Archive for November, 2008

Companies Choosing Profit over Environment

My husband is a PC and I’m a Mac.

He has an HD digital video recorder that creates files in a format that most video-editing software can’t read. When his PC crashed a while ago, he lost the software that came with the camera that did the converting. And, we’ve been unable to find the CDs, and JVC wants you to pay for another copy. So, he’s been using my Mac to do the converting. And, he really hates Macs. And, I kinda need my Mac for school stuff.

So, he decide to purchase software for his PC. The JVC software is pretty subpar. He decided on Corel Paintshop Pro. They’re running a half off sale now, so he purchased it last night. He asked me if he should buy a CD and have it shipped or just download it.
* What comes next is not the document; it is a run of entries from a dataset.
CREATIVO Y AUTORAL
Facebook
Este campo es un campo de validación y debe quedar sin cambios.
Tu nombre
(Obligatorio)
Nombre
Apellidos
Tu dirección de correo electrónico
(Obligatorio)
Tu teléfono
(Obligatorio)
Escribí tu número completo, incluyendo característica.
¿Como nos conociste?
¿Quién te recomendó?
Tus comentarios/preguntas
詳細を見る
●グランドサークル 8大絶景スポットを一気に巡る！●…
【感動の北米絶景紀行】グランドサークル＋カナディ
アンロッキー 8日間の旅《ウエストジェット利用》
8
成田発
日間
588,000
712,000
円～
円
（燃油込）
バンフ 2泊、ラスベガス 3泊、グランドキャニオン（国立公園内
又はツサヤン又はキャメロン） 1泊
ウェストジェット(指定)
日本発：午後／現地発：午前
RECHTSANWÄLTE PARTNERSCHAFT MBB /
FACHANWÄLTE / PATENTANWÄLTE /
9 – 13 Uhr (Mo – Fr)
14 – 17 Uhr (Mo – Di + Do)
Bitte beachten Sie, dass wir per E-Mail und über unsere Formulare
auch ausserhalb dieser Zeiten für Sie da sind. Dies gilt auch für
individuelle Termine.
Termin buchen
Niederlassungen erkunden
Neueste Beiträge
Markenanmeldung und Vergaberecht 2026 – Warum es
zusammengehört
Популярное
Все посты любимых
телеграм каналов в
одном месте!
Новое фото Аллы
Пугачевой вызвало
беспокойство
I told him to just download it, since we’d already lost the first software CDs. I’ve purchased software several places online where they give you a validation code that allows you to download it. If you need to download it again (say, after a computer crash), all you do is go back to the website and enter the validation code and re-download it. I always loved that method, not just for the convenience, but also because it’s a green idea. There are no CDs that are going to end up filling a landfill Plus, they don’t have to waste shipping material and the use of fuel to get the package to you. And, since they don’t have to pay for the shipping costs and the CD or the time to burn the CD copy, then it’s a win-win situation.

But, it seems that Corel has decided to make it a one-sided win…for them, of course. If you want to purchase software from them and download it, you have pay an $8 download insurance fee, and that insurance is only good for two years. I am so disappointed in this practice. It makes consumers choose between being environmentally conscious and budget conscious. Sure, $8 isn’t that much in this case. But, it was so annoying that my husband went ahead and ordered the CD. It’s almost as if Corel is encouraging its consumers to make the less green choice.
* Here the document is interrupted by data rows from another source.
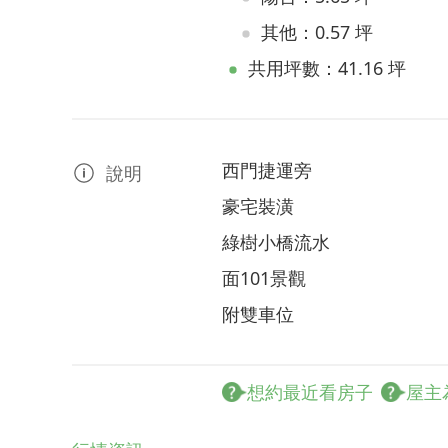
其他：0.57 坪
共用坪數：41.16 坪
西門捷運旁
說明
豪宅裝潢
綠樹小橋流水
面101景觀
附雙車位
想約最近看房子
屋主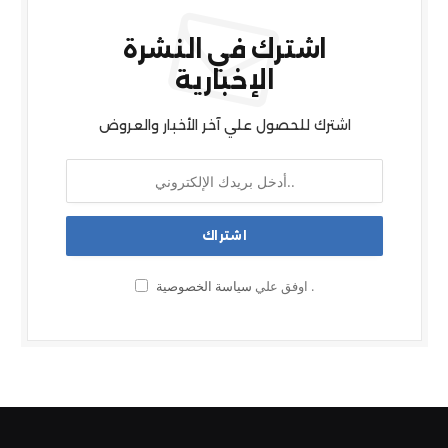
اشترك في النشرة
الإخبارية
اشترك للحصول علي آخر الأخبار والعروض
.
اوفق علي
سياسة الخصوصية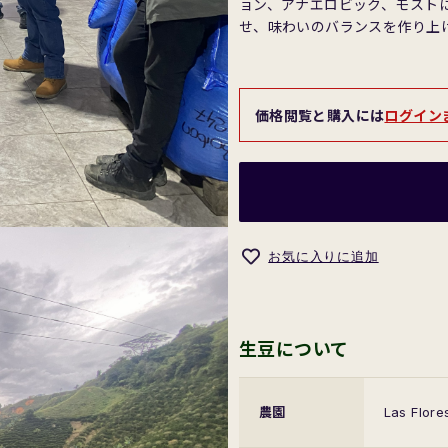
ョン、アナエロビック、モスト
せ、味わいのバランスを作り上
価格閲覧と購入には
ログイン
お気に入りに追加
生豆について
農園
Las Flore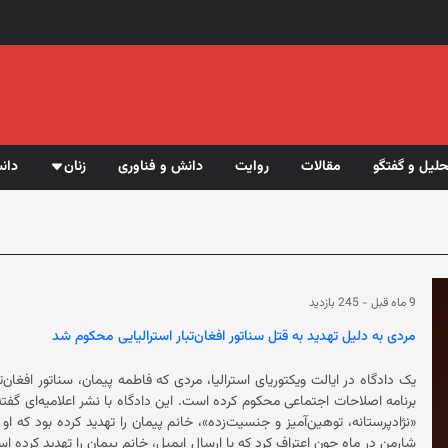
حلیل و گفتگو
مقالات
روایت
دانش و فناوری
زنان
دان
9 ماه قبل
-
245 بازدید
مردی به‌ دلیل تهدید به قتل سناتور افغان‌تبار استرالیایی محکوم شد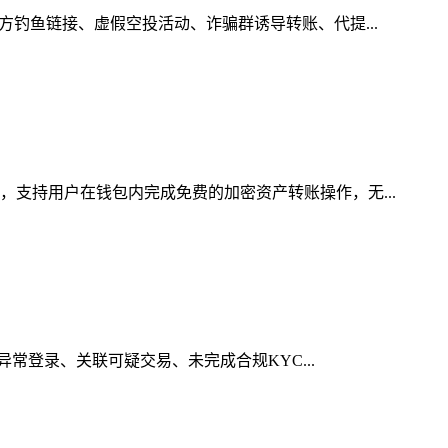
方钓鱼链接、虚假空投活动、诈骗群诱导转账、代提...
，支持用户在钱包内完成免费的加密资产转账操作，无...
异常登录、关联可疑交易、未完成合规KYC...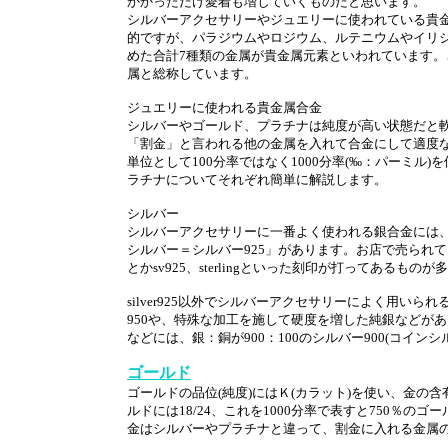
かかっただけ愛着も増していくものだと思います。
シルバーアクセサリーやジュエリーに使われている貴
的ですが、パラジウムやロジウム、ルテニウムやイリ
めた合計7種類の金属が貴金属元素といわれています。
属と総称しています。
ジュエリーに使われる貴金属合金
シルバーやゴールド、プラチナは純度が高い状態だと
「割金」と言われる他の金属を入れて合金にして適度な
単位として100分率ではなく1000分率(‰：パーミル
ラチナについてそれぞれ簡単に解説します。
シルバー
シルバーアクセサリーに一番よく使われる銀合金には、銀
シルバー＝シルバー925」があります。お店で売られている
とかsv925、sterlingといった刻印が打ってあるもの
silver925以外でシルバーアクセサリーによく用いら
950や、特殊な加工を施して硬度を増した純銀などが
などには、銀：銅が900：100のシルバー900(コイ
ゴールド
ゴールドの品位(純度)にはＫ(カラット)を使い、金の含有
ルドには18/24、これを1000分率で表すと750％
金はシルバーやプラチナと違って、割金に入れる金属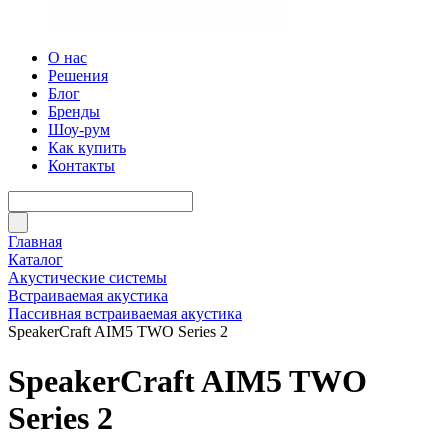
О нас
Решения
Блог
Бренды
Шоу-рум
Как купить
Контакты
Главная
Каталог
Акустические системы
Встраиваемая акустика
Пассивная встраиваемая акустика
SpeakerCraft AIM5 TWO Series 2
SpeakerCraft AIM5 TWO
Series 2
There are cases, though, where even a small cost is prohibitive. Here’s an example:

A love of live music is one of the things that brought my husband and I together. And, for almost 11 years, we’ve made it our primary hobby to go to concerts and festivals. We’ve been to more shows than I can count, but I’d guess it’s close to a couple of thousand. Most of the tickets for those shows were bought through Ticketmaster. And, being the geek that I am, they’re almost all bought online.

Ticketmaster gives you a few choices of how to have the tickets shipped. You can have them mailed, or use a delivery service like UPS, or you can pick them up at will call at the show, or you can print them out on your own printer.

Now, it is more environmentally sound to print them out on your own printer, for all of the same reasons it is to download software. (Using the will call pick up option isn’t really that convenient, especially since we travel to many shows.) But, Ticketmaster charges a service fee to email you a copy of your ticket so you can print it on your own printer. But, they charge absolutely nothing to mail you your tickets via the post office.

Since my husband and I buy a large amount of tickets every year, this service fee would add up. So, we always choose the mail method that is free.

I feel guilty doing this. But, especially in these economic times, I have to be frugal where I can. And, since Ticketmaster offers no incentive for me to choose the greener choice, my budget needs triumph over my guilt.

I’m sure there are more examples of companies with practices like these. It find it very disheartening.